Cultural Evolution of Cooperation in LLM-Based Societies: Indirect Reciprocity and Strategic Norms

Exploring Indirect Reciprocity, Reputational Signals, and Enforcement Mechanisms in Evolving LLM Societies

Dec 16, 2024

Abstract:
The long-term deployment of large language models (LLMs) as autonomous agents is expected to generate complex societies composed of various stakeholders, including both individuals and organizations. Although short-term single-agent evaluations have received attention, the ways in which multi-agent LLM populations evolve social norms, particularly norms supporting stable cooperation, remain poorly understood. In particular, whether indirect reciprocity—the capacity to cooperate with strangers based on reputational cues—can emerge and stabilize in these artificial communities has not been widely investigated.

This article examines how LLM agents evolve cooperative norms across generations of iterative deployment by playing a cultural evolutionary variant of the Donor Game. The methodology is adapted from recent work (Vallinder & Hughes, 2024) in which LLM societies were observed to develop persistent cooperation under certain conditions. Here, multiple LLM models are assessed, and their ability to produce stable cooperative norms that resemble indirect reciprocity is evaluated. The impact of different reputational cues and punishment mechanisms is considered, and the emergent strategies are analyzed as populations become culturally “seasoned” through repeated cycles of selection and transmission. It is shown that certain LLM populations do indeed evolve intricate reputational strategies and maintain cooperation over time, while others fail to achieve stable norms.

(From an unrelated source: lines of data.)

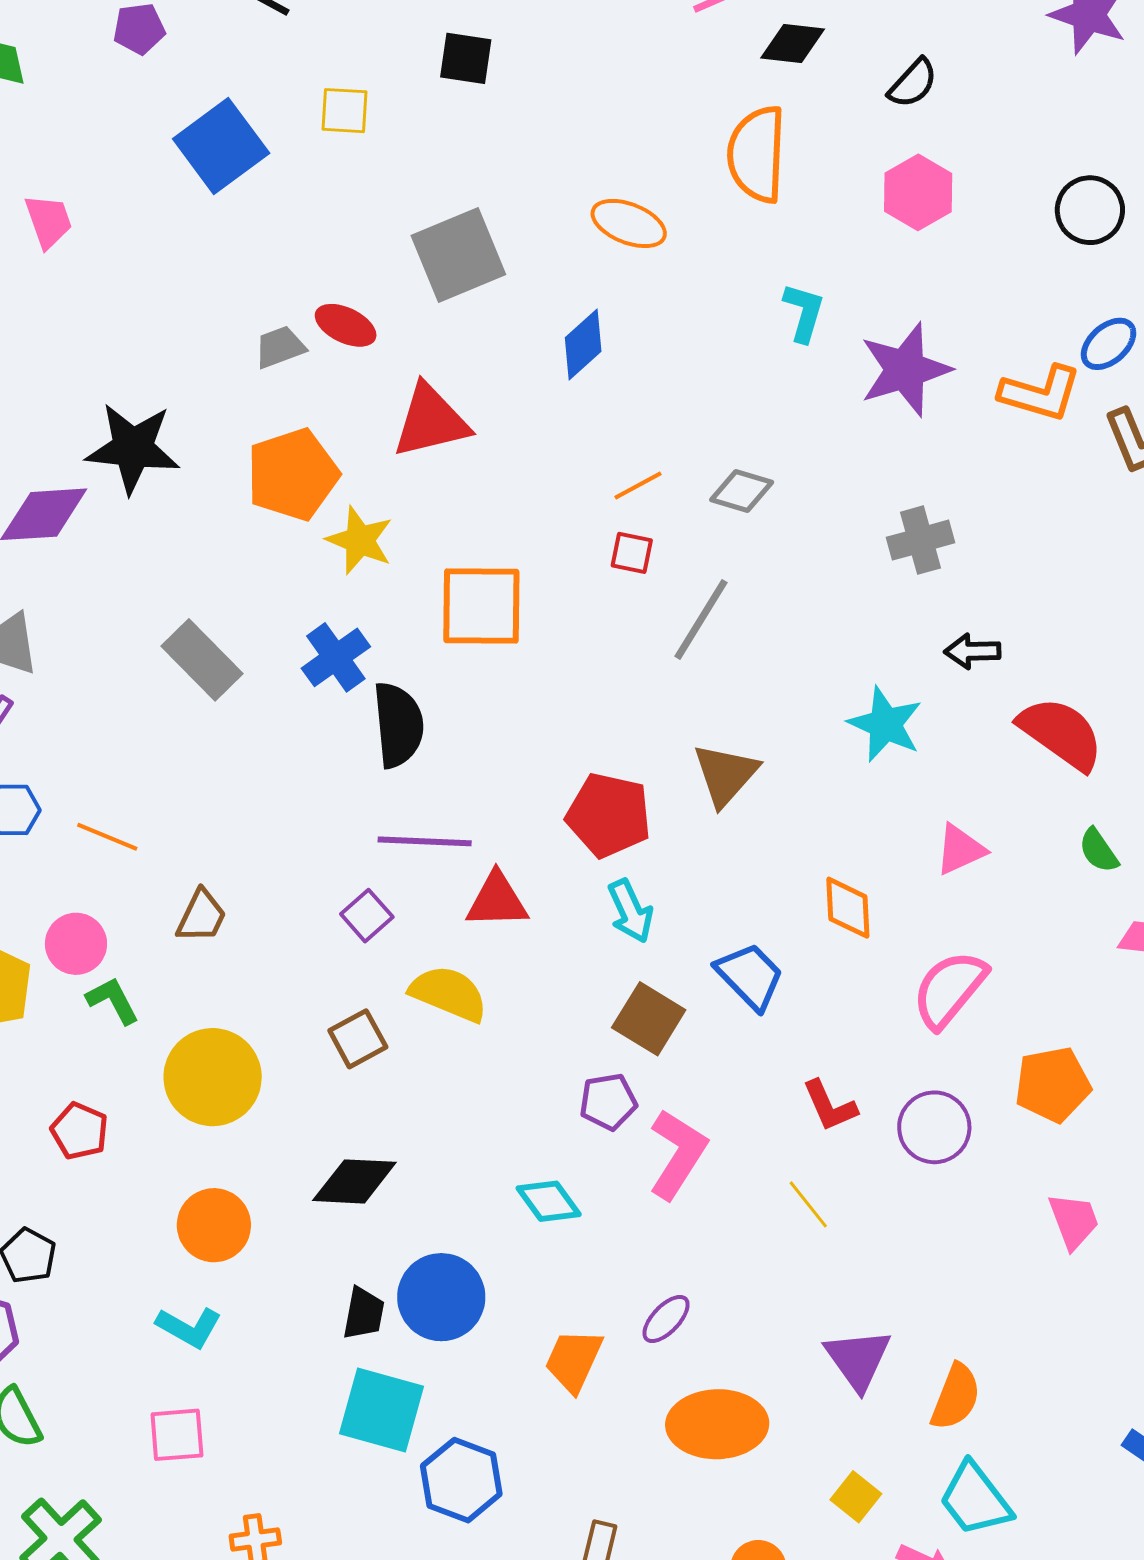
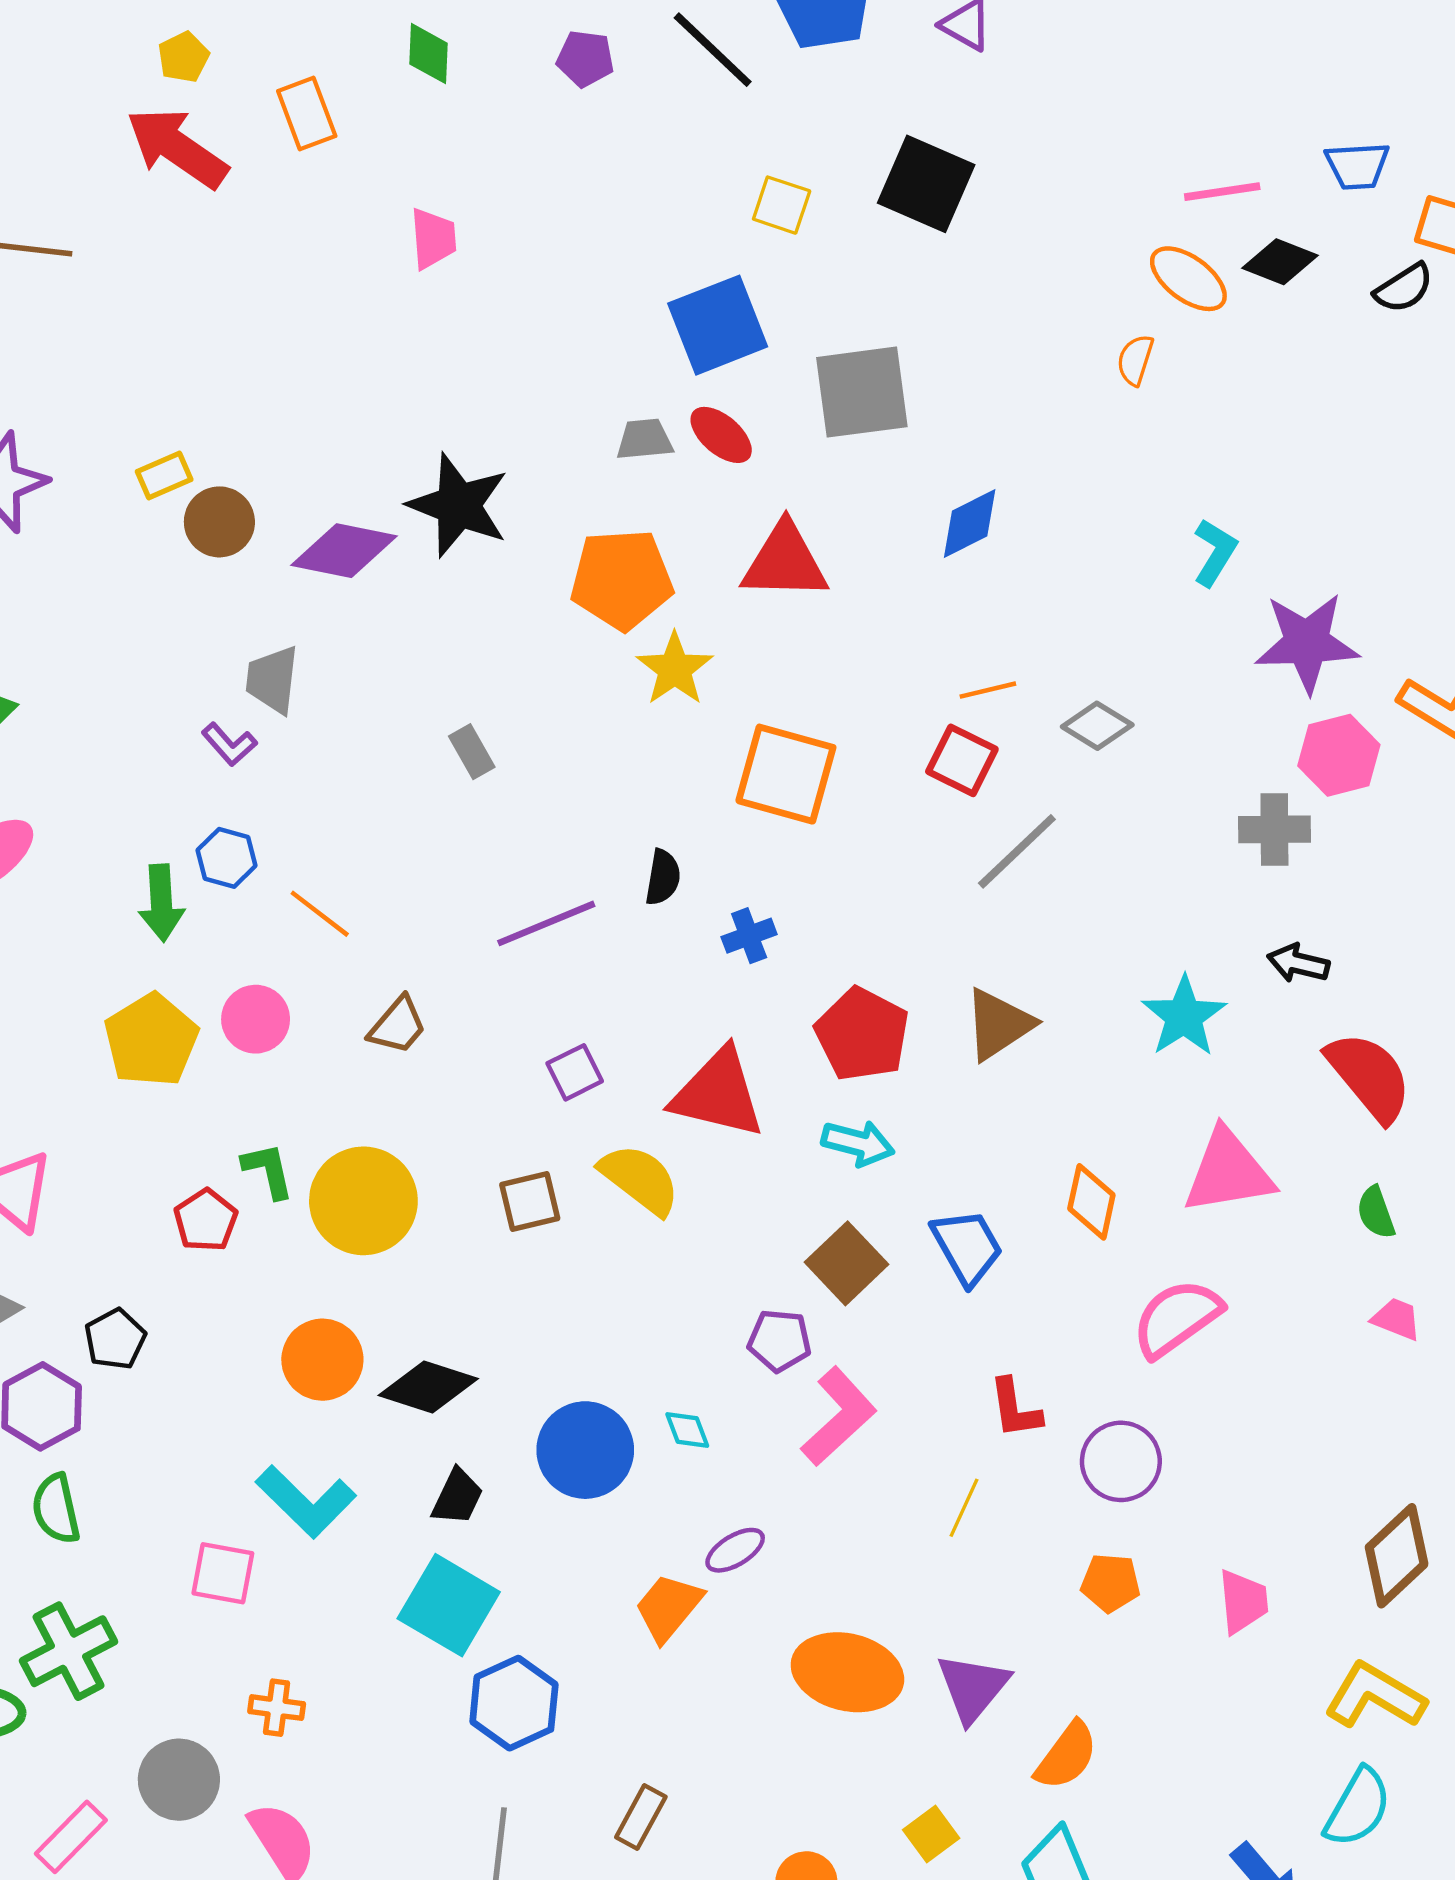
black square: (466, 58) -> (926, 184), size x1.5
black semicircle: (913, 83) -> (1404, 288), moved
blue square: (221, 146) -> (718, 325), moved
orange semicircle: (757, 154) -> (1135, 360), moved, size x0.5
pink hexagon: (918, 192) -> (1339, 755), moved
orange ellipse: (629, 223) -> (1188, 279), moved
red square: (632, 553) -> (962, 760), size x1.4
blue cross: (336, 657) -> (749, 936), moved, size x0.7
gray rectangle: (202, 660) -> (472, 752), size x0.6
black semicircle: (398, 725) -> (663, 877), size x0.6
purple line: (425, 841) -> (546, 923), moved, turned -40
pink triangle: (960, 850) -> (1228, 1172), size x1.6
red triangle: (497, 900) -> (718, 1093), size x1.4
cyan arrow: (630, 911) -> (858, 1143), turned -66
green L-shape: (113, 1000) -> (268, 1170), moved
orange pentagon: (1053, 1084) -> (1110, 1583), moved, size x0.7
black diamond: (354, 1181) -> (428, 1387), moved
cyan diamond: (549, 1201) -> (687, 1430), size x0.7
yellow line: (808, 1204) -> (964, 1508), turned 48
blue circle: (441, 1297) -> (585, 1450), moved
purple ellipse: (666, 1319) -> (735, 1550), moved
cyan L-shape: (189, 1327) -> (306, 1502), moved, size x1.4
orange ellipse: (717, 1424) -> (847, 1672), moved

The findings suggest that cultural evolution among LLM agents can yield cooperation-supporting behaviors, paralleling the dynamics that drive human sociality. At the same time, significant variation across models and initial conditions is observed, revealing that stable cooperation cannot be assumed. By highlighting a methodology for examining long-term, multi-agent interactions and reporting emergent differences in cooperative infrastructures, this work serves as a starting point for developing benchmarks that measure not only the short-term capabilities of LLMs, but also their long-term alignment with beneficial social outcomes.

1. Introduction
As large language models (LLMs) become increasingly sophisticated, their deployment as autonomous agents in real-world settings is anticipated. Populations of LLM agents may be tasked with decision-making and problem-solving on behalf of humans or institutions, interacting frequently and giving rise to novel social dynamics (Gabriel et al., 2024; Dai et al., 2024; Vallinder & Hughes, 2024). Although human societies have long relied on complex mechanisms to sustain large-scale cooperation (Henrich, 2016; Richerson & Boyd, 2005; Boyd & Richerson, 1989), it remains unclear whether LLM agents will spontaneously develop or sustain similar cooperative norms.

The present article examines whether stable cooperation can emerge and evolve culturally among LLM agents through repeated interactions. The Donor Game, a classic environment for studying indirect reciprocity (Alexander, 1987; Nowak & Sigmund, 1998; Wedekind & Milinski, 2000), is used as a controlled testbed to assess whether reputational considerations and evolutionary pressures yield complex strategies analogous to human cooperative norms.

Recent work has begun to explore the social behavior of LLM agents in multi-agent contexts, including simulations of cultural evolution (Brinkmann et al., 2023; Acerbi & Stubbersfield, 2023; Perez et al., 2024; Mohtashami et al., 2024; Nisioti et al., 2024). Prior studies have shown that certain LLMs adopt cooperative strategies under specific conditions (Vallinder & Hughes, 2024). However, the stability of such cooperation over multiple generations, the sensitivity to initial conditions, and the generality across different LLM models remain open questions.

2. Background

2.1. Indirect Reciprocity and the Donor Game
Indirect reciprocity supports cooperation in human societies by allowing individuals to help strangers based on reputational cues rather than direct exchanges (Alexander, 1987; Henrich & Henrich, 2006). The Donor Game provides a controlled environment in which a donor decides whether to confer a resource benefit onto a recipient at a personal cost. If cooperation is prevalent, all community members can benefit in the long run. However, the temptation to free-ride can destabilize cooperation unless reputational mechanisms and norms that reward altruism and punish defection are in place (Boyd & Richerson, 1989; Nowak & Sigmund, 1998; Ohtsuki & Iwasa, 2004; Okada, 2020).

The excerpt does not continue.